Mean encoding takes the mean of the target for each category of the feature in the test set. It ranks categories by target mean value and makes it easier for algorithms to use the feature. By contrast, label encoding orders categories at random, which makes it harder for algorithms to use the feature.

More concretely, it allows tree-based algorithms to get the same level of performance with shorter trees, especially with high-cardinality categorical features that are typically hard to handle for tree-based algorithms (because many decision boundaries are required).

_Note: this method also works with regression problems._

When increasing the maximum depth of trees leads, we can expect our models to overfit the training set. If the performance also increases for the validation set, it means that our model needs a huge number of splits to extract information from some variables. In this case, mean encoding is likely to provide significant benefits to our model.

Mean encoding can be performed in several ways:
+ likelihood (target mean): P / (N + P)
+ weight of evidence: ln(P/N) * 100
+ count: P
+ diff: P - N


In [None]:
# mean encoding must be performed on the training set only 
means = df.groupby(feature_col).target.mean()

# it is the napplied to both training and validation sets
df_train[feature_col + '_mean_target'] = df_train[feature_col].map(means)
df_val[feature_col + '_mean_target'] = df_val[feature_col].map(means)


Naive mean encoding might lead to overfitting when, for instance, all observations of a given category have the same target value in the training set but not in the validation set. Regularization can help.

+ CV loop: use the entire dataset to build the mean encoding, but only for the validation set of each CV fold. This technique leaks information from the validation set to the training set, hasn't any major impact if the data is large enough compared to the number of folds. This is why it is recommended to only use a small CV of 4-5 folds.
+ smoothing: use mean encoding only for categories with a lot of rows (see formula below). Must be combined with another method like CV loop to prevent overfitting.
+ expanding mean: sort the data and only consider the [0..n-1] rows to calculate the mean encoding of row n. The feature quality is not always excellent, but we can compensate by averaging the predictions of models fitted on encodings calculated from different data permutations.

$$\mathrm{smoothing} = \frac{\mathrm{mean}(\mathrm{target}) * \mathrm{nrows} + \mathrm{global\_mean} * \alpha}{\mathrm{nrows} + \alpha}$$

_Note: the expanding mean is built-in in the library CatBoost that works great for categorical datasets._


## II.4. Feature Encoding

The mean is the only meaningful statistic we can extract from a classification variable. 

For multiclassification tasks, we will create n features: one mean encoding for each class. This has the advantage of giving tree-based algorithms information about other classes where typically they don't: they usually solve multiclassification as n problems of one versus all so every class has a different model.

For regression tasks, we have much more options: percentiles, standard deviation, etc.
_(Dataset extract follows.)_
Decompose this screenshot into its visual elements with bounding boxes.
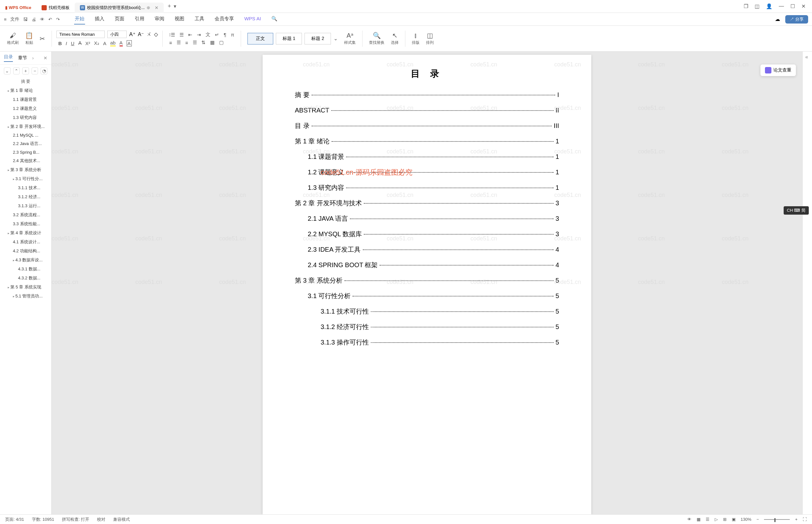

We can also use distribution bins: create x features that count the number of times the target variable is in the x-th distribution bin.

For many-to-many combinations (like classification problems from apps installed on an user's phone), we can mean-encode based on each user-app combination (long-form representation), then merge the results into a vector for each user. We can apply various statistics to these vectors, like mean or standard deviation.

For time series, calculating some statistic of previous values can also help significantly.

It can also be useful to investigate numerical features that have many splits: try to mean-encode binned values where bins come from the splits. Another option is to mean-encode feature interactions between features that are frequently in neighboring nodes.




In [None]:
# we assume that the df is the available dataset 
# and that we have created an empty df_new df
# that will include all our new features

# CV loop
skf = StratifiedKFold(y, 5, shuffle=True, random_state=42)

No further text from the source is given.